Geht er in einen Kindergarten? Das hilft am besten ... da wird er dann schon zum spielen aufgefordert... von anderen Kindern, und lernt über learning bei doing, wie es geht. Therapiebedürftig würde ich das in dem Alter nicht sehen, da gibt es nämlich solche Kinder und solche.....
LG::smile::
"Die Kunst ist, den Kindern alles, was sie tun oder lernen sollen, zum Spiel zu machen."
John Locke
1. Dezember 2017 18:30 # 4
xxu
Registriert seit: 12.09.2002
Bundesland: Nordrhein-Westfalen
Beiträge: 86

Liebe Kwick Kiwi,

ich wäre auch sehr interessiert an den Antworten auf die Fragen, die Fine43 gestellt hat.
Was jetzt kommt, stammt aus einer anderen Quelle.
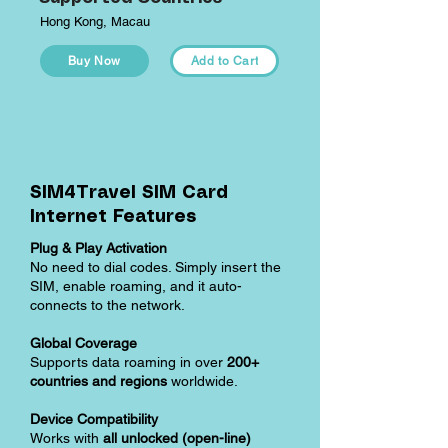
Hong Kong, Macau
Buy Now
Add to Cart
SIM4Travel SIM Card
Internet Features
Plug & Play Activation
No need to dial codes. Simply insert the
SIM, enable roaming, and it auto-
connects to the network.
Global Coverage
Supports data roaming in over
200+
countries and regions
worldwide.
Device Compatibility
Works with
all unlocked (open-line)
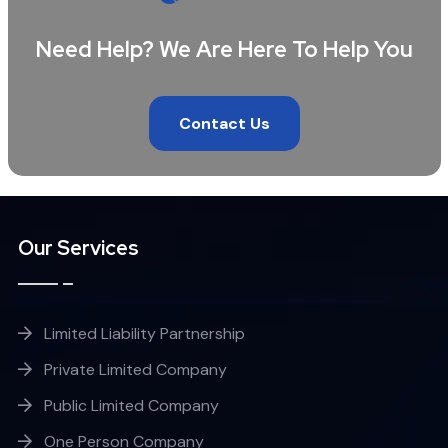
Need Help? We Are Here To Help You
Contact Us
Our Services
Limited Liability Partnership
Private Limited Company
Public Limited Company
One Person Company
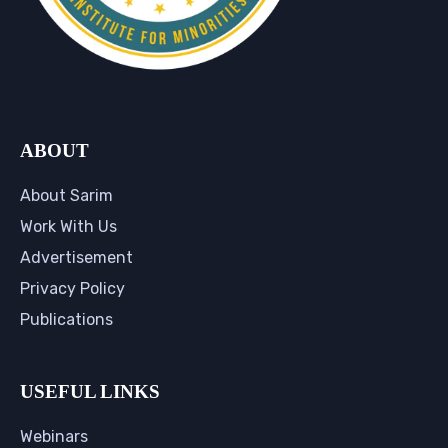
ABOUT
About Sarim
Work With Us
Advertisement
Privacy Policy
Publications
USEFUL LINKS
Webinars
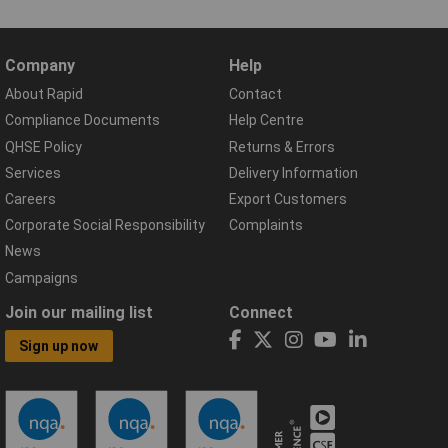
Company
Help
About Rapid
Contact
Compliance Documents
Help Centre
QHSE Policy
Returns & Errors
Services
Delivery Information
Careers
Export Customers
Corporate Social Responsibility
Complaints
News
Campaigns
Join our mailing list
Connect
Sign up now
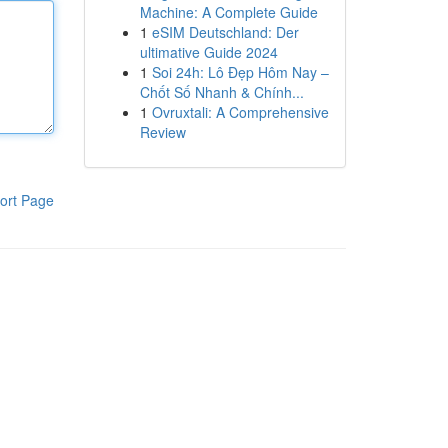
Machine: A Complete Guide
1
eSIM Deutschland: Der
ultimative Guide 2024
1
Soi 24h: Lô Đẹp Hôm Nay –
Chốt Số Nhanh & Chính...
1
Ovruxtali: A Comprehensive
Review
ort Page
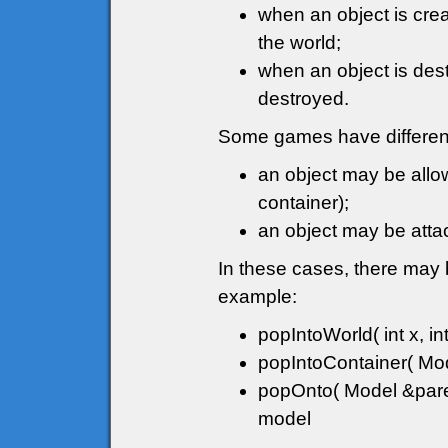
when an object is crea
the world;
when an object is destr
destroyed.
Some games have different
an object may be allow
container);
an object may be attac
In these cases, there may 
example:
popIntoWorld( int x, int
popIntoContainer( Mode
popOnto( Model &paren
model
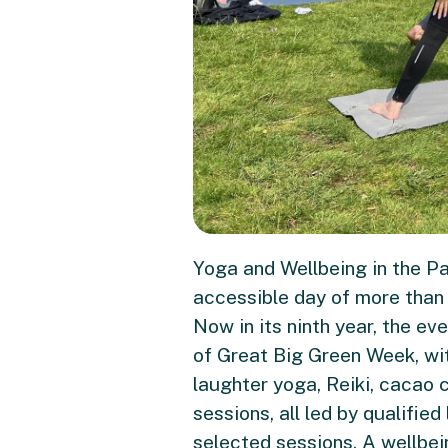
Yoga and Wellbeing in the Pa
accessible day of more than 2
Now in its ninth year, the e
of Great Big Green Week, wi
laughter yoga, Reiki, cacao
sessions, all led by qualifie
selected sessions. A wellbei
M. E. braucht es die Antworten, um dir weiterhelfen zu können.

Zentrale Frage ist für mich: ist das Kind jetzt sicher oder unsicher gebunden?

Ein sicher gebundenes Kind würde man sicher nicht von der Mutter "lösen" müssen, das löst sich selbst für seine Explorationstouren und kehrt bei Bedarf zum "sicheren" Hafen zurück.

Ein unsicher gebundenes Kind braucht m. E. doch erst einmal eine sichere Bindung, um sich dann lösen zu können. Das wäre aber wohl keine Thema für die Ergo, wohl eher für einen Kinderpsychologen? Ich glaube auch nicht, dass er sich sicherer fühlen würde, auch wenn er viele viele Parcoure ohne die Mama schaffen würde.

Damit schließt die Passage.